There is also a patch by Vladimir Yanovsky, relative to kill-loop branch, to propagate an indication on whether the loop contains an inter-loop dependence, or has no inter-loop dependences at all (a bit in the basic-block structure). This may benefit from the PreservingLoops project.
TODO:
- Make SMS work on unrolled loops (Vladimir Yanovsky): Sometimes the unroller changes the loop exit condition in a way that fools doloop analysis, which SMS relies on to successfully convert counted loops to doloops. The unroller, or doloop, need to be fixed to be able to work together.
- SMS trying too many II (Vladimir Yanovsky, Ayal Zaks): SMS tries to schedule the kernel in II cycles, starting from some MinII lower bound, incrementing by 1 if unsuccessful, until reaching some MaxII upper bound (where it gives up). The current upper bound was simply a sum of the latencies for all instructions in the loop, which should be achievable by the regular scheduler. In some cases, there is an inherent problem preventing the loop from being SMS'ed successfully, and increasing the II will not help (it only consumes compile time). Due to the inaccuracy of the current MaxII bound, and in order to limit compile-time consumption, we'd like to reduce MaxII.
- Transitive closure (Ayal Zaks): When there are dependence cycles (recurrences), there are insns x which SMS tries to schedule after having scheduled both a predecessor insn p and a successor insn s (in terms of dependencies). In such cases, SMS should 'make room' for x when scheduling p and s. This can be achieved by modelling an artificial (transitive) dependency between p and s, whose latency is at-least the sum of d(p,x)+d(x,s) (probably not more?), unless such a dependence already exists 'for real'. Otherwise, SMS may repeatedly fail to find a schedule (regardless of how large MaxII is). This solution will effectively turn the DDG into a complete graph (assuming it's connected), so a matrix representation should be used instead of the current incidence lists.

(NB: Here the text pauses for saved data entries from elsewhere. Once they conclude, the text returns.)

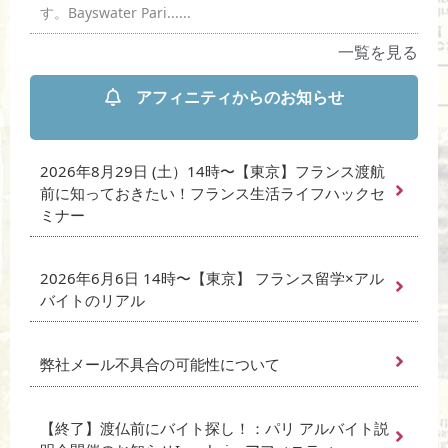
す。Bayswater Pari......
一覧を見る
アフィニティからのお知らせ
2026年8月29日 (土）14時〜【東京】フランス渡航
前に知っておきたい！フランス生活ライフハックセ
ミナー
2026年6月6日 14時〜【東京】 フランス留学×アル
バイトのリアル
弊社メール不具合の可能性について
【終了】渡仏前にバイト探し！：パリ アルバイト説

- Better placing of regmoves (Ayal Zaks): Another attempt to deal with the cost of inserting regmoves, is to allow their usage but position them more carefully. Currently the regmoves needed by a certain def (whose live range exceeds II) are all inserted right before the def, and are disregarded scheduling-wise. (One could turn on the subsequent regular scheduling passes on the loop kernel, but that will be too late for SMS to consider, and may inflict more harm than good.). An attempt can be made to find suitable vacant slots for the regmoves in the current partial schedule. At the time Mostafa experimented with this but it did not prove helpful.
Benefit from insn-select branch improvements (http://gcc.gnu.org/svn.html). This can also help estimate register pressure to limit number of regmoves.
- Revisit the issue of scheduling the insns of the control part relative to the branch when the control part has more than one insn.
- We currently choose not to create certain anti-deps edges and compensate for that by generating reg-moves based on the life-range analysis. The anti-deps that will be deleted are the ones which have true-deps edges in the opposite direction (in other words the kernel has only one def of the relevant register). TODO: support the removal of all anti-deps edges, i.e. including those whose register has multiple defs in the loop.